Daydreaming in SopotBy Carole MARTINEZ Sofitel Grand Sopot
It’s the offseason, and from the balcony of his hotel room overlooking the Baltic Sea the author contemplates the vast strip of white sand that curves along the edge of Gdansk, Sopot and Gdynia, between the sea and the forest in the famous Danzig Corridor, and from his perch, notebook in hand, he hears and then transcribes the speech and thoughts of people on the beach, people who thus become the characters in his short story inspired by the scene.

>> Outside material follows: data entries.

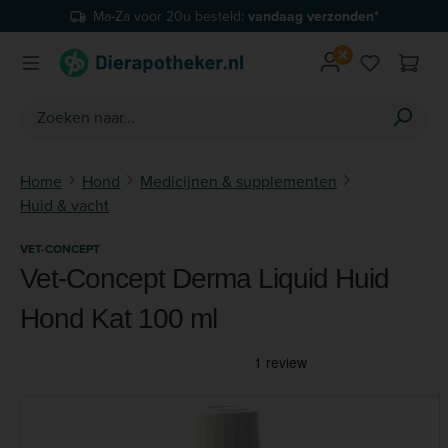
Ma-Za voor 20u besteld:
vandaag verzonden*
Ga naar de hoofdinhoud
Je hebt 0 
Home
Hond
Medicijnen & supplementen
Huid & vacht
VET-CONCEPT
Vet-Concept Derma Liquid Huid
Hond Kat 100 ml
Afbeeldingengalerij overslaan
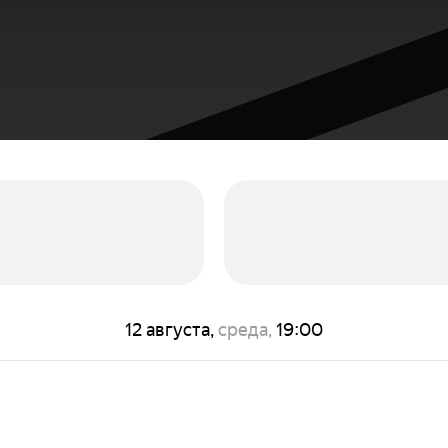
12 августа,
среда,
19:00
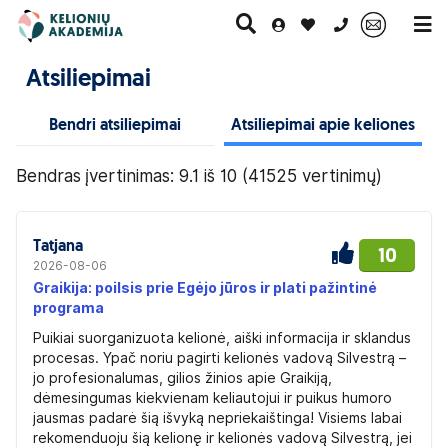
0 700 11007
Atsiliepimai
Bendri atsiliepimai
Atsiliepimai apie keliones
Paskutinė
Pažintinės
Egzotinės
Kruizai
minutė
kelionės
kelionės
Bendras įvertinimas: 9.1 iš 10 (41525 vertinimų)
Tatjana
10
2026-08-06
Graikija: poilsis prie Egėjo jūros ir plati pažintinė
programa
Puikiai suorganizuota kelionė, aiški informacija ir sklandus
procesas. Ypač noriu pagirti kelionės vadovą Silvestrą –
jo profesionalumas, gilios žinios apie Graikiją,
dėmesingumas kiekvienam keliautojui ir puikus humoro
jausmas padarė šią išvyką nepriekaištinga! Visiems labai
rekomenduoju šią kelionę ir kelionės vadovą Silvestrą, jei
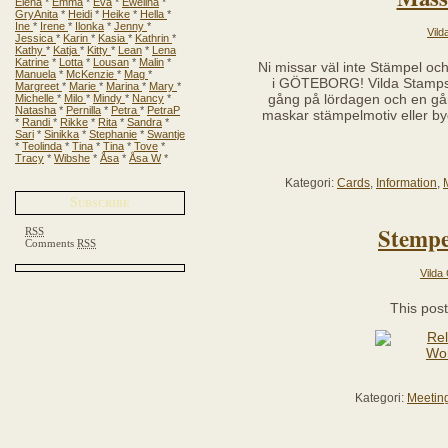
Elena
*
Emma
*
Eva
*
Ewelina
*
GryAnita
*
Heidi
*
Heike
*
Hella
*
Ine
*
Irene
*
Ilonka
*
Jenny
*
Vild
Jessica
*
Karin
*
Kasia
*
Kathrin
*
Kathy
*
Katja
*
Kitty
*
Lean
*
Lena
Katrine
*
Lotta
*
Lousan
*
Malin
*
Ni missar väl inte Stämpel oc
Manuela
*
McKenzie
*
Mag
*
i GÖTEBORG! Vilda Stamps s
Margreet
*
Marie
*
Marina
*
Mary
*
Michelle
*
Milo
*
Mindy
*
Nancy
*
gång på lördagen och en gå
Natasha
*
Pernilla
*
Petra
*
PetraP
maskar stämpelmotiv eller by
*
Randi
*
Rikke
*
Rita
*
Sandra
*
Sari
*
Sinikka
*
Stephanie
*
Swantje
*
Teolinda
*
Tina
*
Tina
*
Tove
*
Tracy
*
Wibshe
*
Åsa
*
Åsa W
*
Kategori:
Cards
,
Information
,
Subscribe
Stempe
RSS
Comments
RSS
Vilda
This post
Kategori:
Meetin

A man wanders along the shore; a child dashes toward the water; a young woman, huddling in a red coat, is sitting in the sand; a teenager with a shaved head hovers around a bike locked to the fence that encloses the garden of the hotel where the novelist is staying while he writes his text and, directly under his window, an elegant man in his 30s comes out to smoke a cigarette on the terrace. Like the author, he’s watching the sea, the child, the beach, the boardwalk, the fence and the garden below.

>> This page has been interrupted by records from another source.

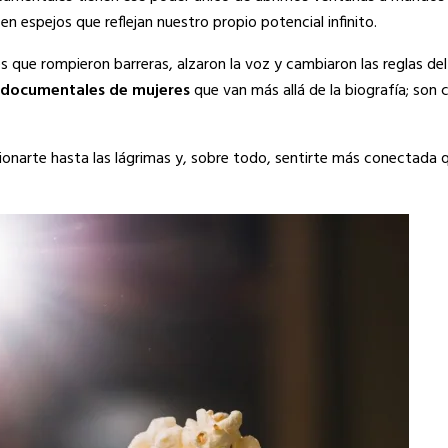
en espejos que reflejan nuestro propio potencial infinito.
es que rompieron barreras, alzaron la voz y cambiaron las reglas de
documentales de mujeres
que van más allá de la biografía; son 
cionarte hasta las lágrimas y, sobre todo, sentirte más conectada 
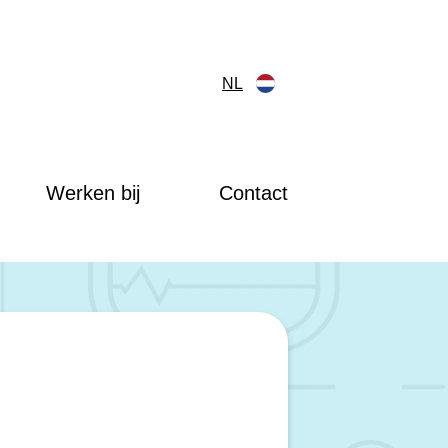
NL
Werken bij
Contact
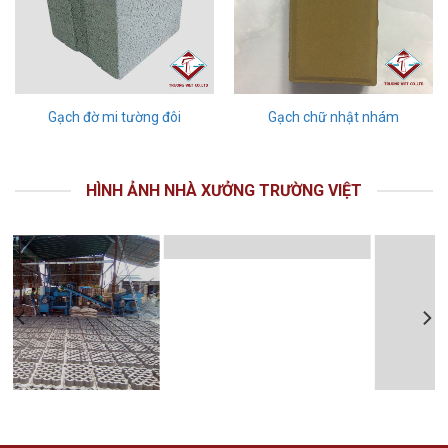
Gạch đờ mi tường đôi
Gạch chữ nhật nhám
HÌNH ẢNH NHÀ XƯỞNG TRƯỜNG VIỆT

As he observes the world around him, the author also tries to sneak up and surprise his thoughts, which is like listening to himself breathe. The flow of thought stagnates, it slows to accommodate the rhythm of his note-taking, the thoughts restrain themselves, they become organized, they sense that they are being watched.
Breath and thought are never freer than when they are unaware of themselves. The author writes that all writing is a construction.Even a poetic outburst is still thought listening to itself, self-adoring, mirror-like thought.
Wild mind is elusive. It does not consist of a single thread that is strung within us; it’s more a thick net, full of knots and holes, broken lines, layered like a millefeuille. As he writes in front of the sea, his head is filled, so much is running through his mind.